Numataka haussa les sourcils, surpris.
— Rappelez-moi dès que vous avez du nouveau.
72.
Susan Fletcher avançait en tâtonnant dans la Crypto, en direction de l’escalier de fer menant au bureau de Strathmore.
Par chance, la passerelle du Pacha se trouvait à l’autre bout, au plus loin de Hale et du danger...
En arrivant au sommet des marches, Susan constata que la porte était entrouverte. Depuis la coupure du circuit principal, la fermeture électronique ne fonctionnait plus. Elle entra.
— Chef ?
– 241 –
La seule source de lumière provenait de l’écran d’ordinateur de Strathmore.
— Chef ! appela-t-elle à nouveau. Commandant ?

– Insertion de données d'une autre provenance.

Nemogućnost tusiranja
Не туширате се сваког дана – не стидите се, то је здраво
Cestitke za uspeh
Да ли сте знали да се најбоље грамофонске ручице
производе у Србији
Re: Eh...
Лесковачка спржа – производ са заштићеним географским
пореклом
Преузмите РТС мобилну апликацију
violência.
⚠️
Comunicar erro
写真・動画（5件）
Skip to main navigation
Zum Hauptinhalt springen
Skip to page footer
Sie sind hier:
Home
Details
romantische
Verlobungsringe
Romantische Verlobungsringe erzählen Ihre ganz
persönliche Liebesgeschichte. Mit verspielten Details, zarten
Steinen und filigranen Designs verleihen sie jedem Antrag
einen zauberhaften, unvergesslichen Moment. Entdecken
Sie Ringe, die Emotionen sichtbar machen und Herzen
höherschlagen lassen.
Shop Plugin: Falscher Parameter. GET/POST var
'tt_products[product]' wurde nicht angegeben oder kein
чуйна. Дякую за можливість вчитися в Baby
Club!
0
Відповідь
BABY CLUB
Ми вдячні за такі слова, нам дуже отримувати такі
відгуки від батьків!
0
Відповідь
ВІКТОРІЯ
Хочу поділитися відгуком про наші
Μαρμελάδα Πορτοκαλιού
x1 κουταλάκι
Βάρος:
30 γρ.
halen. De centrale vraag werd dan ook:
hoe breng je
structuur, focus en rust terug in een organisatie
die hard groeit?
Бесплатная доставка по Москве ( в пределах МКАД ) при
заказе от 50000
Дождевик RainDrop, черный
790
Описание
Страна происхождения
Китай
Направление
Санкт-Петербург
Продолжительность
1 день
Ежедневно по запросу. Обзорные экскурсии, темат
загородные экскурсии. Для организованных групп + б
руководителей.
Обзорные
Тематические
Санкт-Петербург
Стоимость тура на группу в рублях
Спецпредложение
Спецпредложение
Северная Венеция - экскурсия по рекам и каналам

Strathmore, bien sûr, se trouvait encore dans la salle de la Sys-Sec... Elle tourna sur elle-même, ne sachant que faire au milieu de ce bureau vide, encore sous le choc après sa lutte avec Hale. Il fallait qu’elle s’échappe de la Crypto. Forteresse Digitale ou pas, il était temps d’agir, d’arrêter TRANSLTR et de prendre la poudre d’escampette. Elle s’installa derrière le moniteur et pianota nerveusement sur le clavier. Vite, annuler le décryptage en cours ! C’était un jeu d’enfant, car l’accès aux commandes de TRANSLTR était autorisé à partir de ce terminal. Susan ouvrit la fenêtre ad hoc et tapa :
SUSPENDRE EXÉCUTION
Son doigt allait presser la touche ENTER quand une voix se fit entendre sur le seuil de la porte.
— Susan !
La jeune femme tressaillit – Hale ? Mais non, c’était Strathmore. Il était là, haletant, pâle, presque un spectre dans la lueur falote de l’écran.
— Que se passe-t-il ?
— Ch... Chef ! hoqueta Susan. Hale est dans le Nodal 3 ! Il m’a sauté dessus !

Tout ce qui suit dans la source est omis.